ColdFusion Muse

Examining isDefined()

Mark Kruger August 6, 2009 1:38 PM ColdFusion Comments (7)

While perusing one of my email lists I stumbled onto a behavior of the "isDefined()" function that bears repeating. This function is commonly used in most ColdFusion applications. In fact, I would put it in the top 10 of functions used (perhaps the top 5), so any bug or interesting behavior related to isDefined( ) should warrant some notice. The short description of the problem is that isDefined() may throw an exception during a lengthy request. The conditions have to be just right.

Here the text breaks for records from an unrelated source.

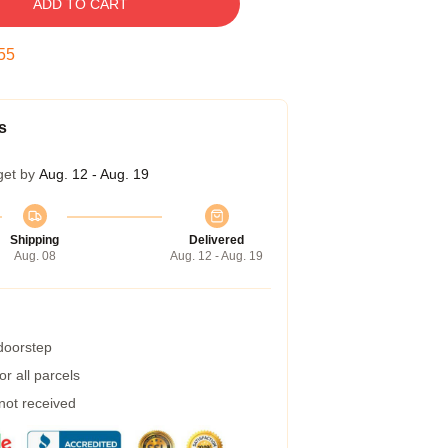
ADD TO CART
54
s
get by
Aug. 12 - Aug. 19
Shipping
Delivered
Aug. 08
Aug. 12 - Aug. 19
 doorstep
r all parcels
 not received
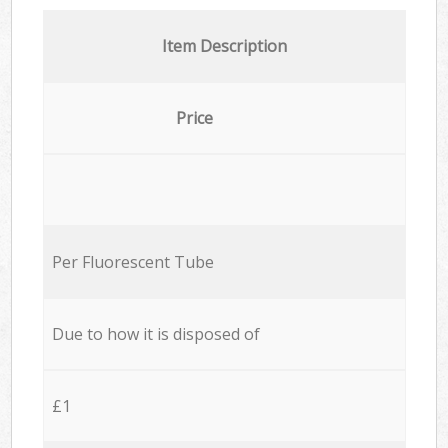
Item Description
Price
Per Fluorescent Tube
Due to how it is disposed of
£1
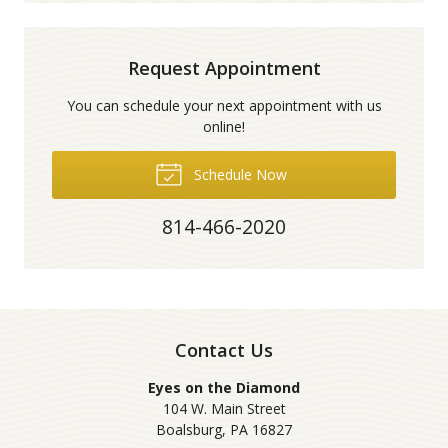
Request Appointment
You can schedule your next appointment with us
online!
Schedule Now
814-466-2020
Contact Us
Eyes on the Diamond
104 W. Main Street
Boalsburg
,
PA
16827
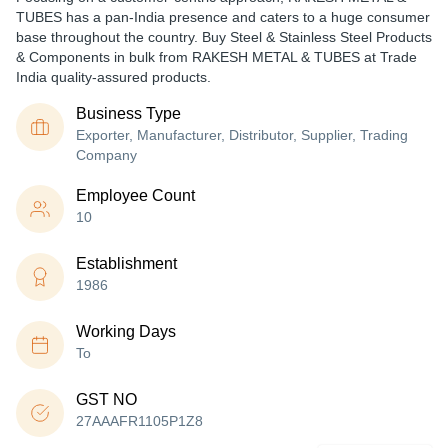
TUBES has a pan-India presence and caters to a huge consumer
base throughout the country. Buy Steel & Stainless Steel Products
& Components in bulk from RAKESH METAL & TUBES at Trade
India quality-assured products.
Business Type
Exporter, Manufacturer, Distributor, Supplier, Trading
Company
Employee Count
10
Establishment
1986
Working Days
To
GST NO
27AAAFR1105P1Z8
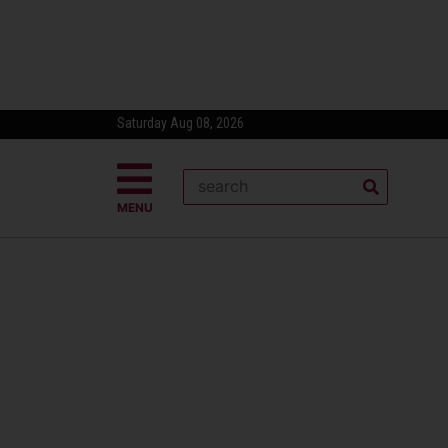
Saturday Aug 08, 2026
MENU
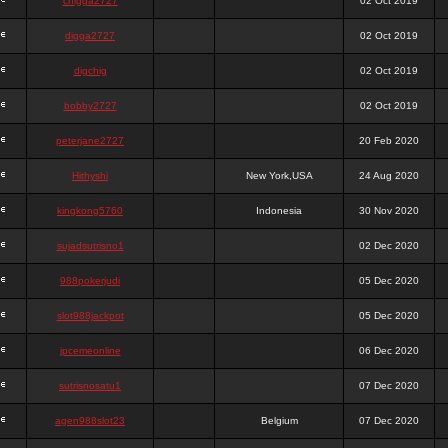
chigga2727
02 Oct 2019
digga2727
02 Oct 2019
digchig
02 Oct 2019
bobby2727
02 Oct 2019
peterjane2727
20 Feb 2020
Hithyshi
New York,USA
24 Aug 2020
kingkong5760
Indonesia
30 Nov 2020
sujadsutrisno1
02 Dec 2020
988pokerjudi
05 Dec 2020
slot988jackpot
05 Dec 2020
jpcemeonline
06 Dec 2020
sutrisnosatu1
07 Dec 2020
agen988slot23
Belgium
07 Dec 2020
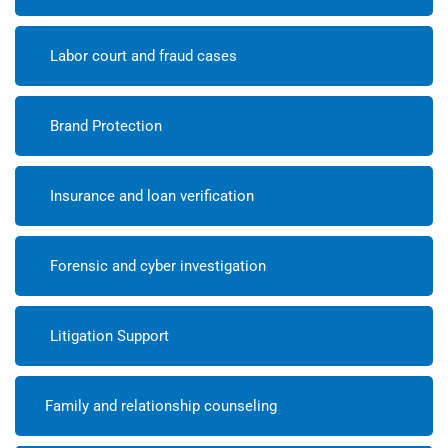
Labor court and fraud cases
Brand Protection
Insurance and loan verification
Forensic and cyber investigation
Litigation Support
Family and relationship counseling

If you are wondering if this behavior is related to an error you are experiencing, one clue is in the exception information. If you are seeing something like "error Error while reading header [VARNAME]" in conjunction with a socket write error (connection reset by peer: socket write error) then you should probably take a closer look at this post.

But before we discuss the behavior, it's important to understand how "isDefined()" works. As you know everything in ColdFusion belongs to some scope or is a member of some object. So ColdFusion has to work it's way down an order of precedence when trying to figure out if something is defined or not. Something like this.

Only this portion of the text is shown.